By: Olivia M & Makenna M
For our chapter seven project, Olivia and Makenna collected data regarding the number of times someone urinates in one day. We randomly selected individuals in each class, and asked them in person for a simple random sample. Then we collected all of our data and plugged it into a spreadsheet. After collecting all of our data we calculated one variable statistics and came up with a mean of 5.5. Which meant that most of the people we surveyed went pee approximately five to six times in one day. From the one variable stats we also found out that the sample standard deviation is 2.43, which meant that our data is spread out by 2.43. Our five number summary is minimum of one, Q1 is four, median is five, Q3 is six, and our maximum is fourteen.

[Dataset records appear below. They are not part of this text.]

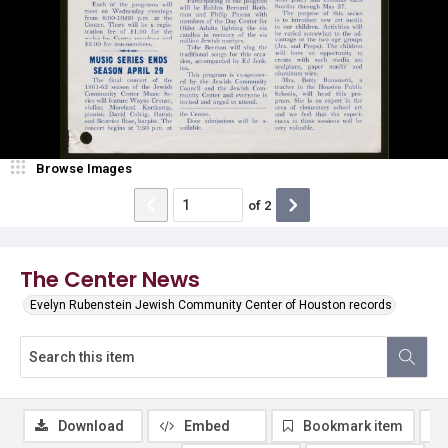
Browse Images
of
2
The Center News
Evelyn Rubenstein Jewish Community Center of Houston records
Download
Embed
Bookmark item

To determine if our data is normal we looked at our google spreadsheet. Our histogram looked generally bell shaped, although there were much taller bars as well as a lot of short bars. Since our histogram looked generally bell shaped, we then checked for outliers. By multiplying the interquartile range by 1.5 we got three, then you either subtract or add three to the Q1 and Q3, anything above or below that is an outlier. So anything below one is an outlier, and anything above nine is also an outlier. So in anyone peed less than one or more than nine times in one day, they were considered an outlier. We technically had three outliers: ten, twelve, and fourteen, so our data wouldn’t be considered normal, but for this project we assumed it was normal. Also to check for skewness we used Pearson's Index. We took 3*(5.5-5)/ 2.43 and got 0.617, which is in between -1 and 1. So to calculate if our data is normal, it meets the criteria of bell shaped histogram and skewness, but not outliers because we had three when you are only supposed to have one.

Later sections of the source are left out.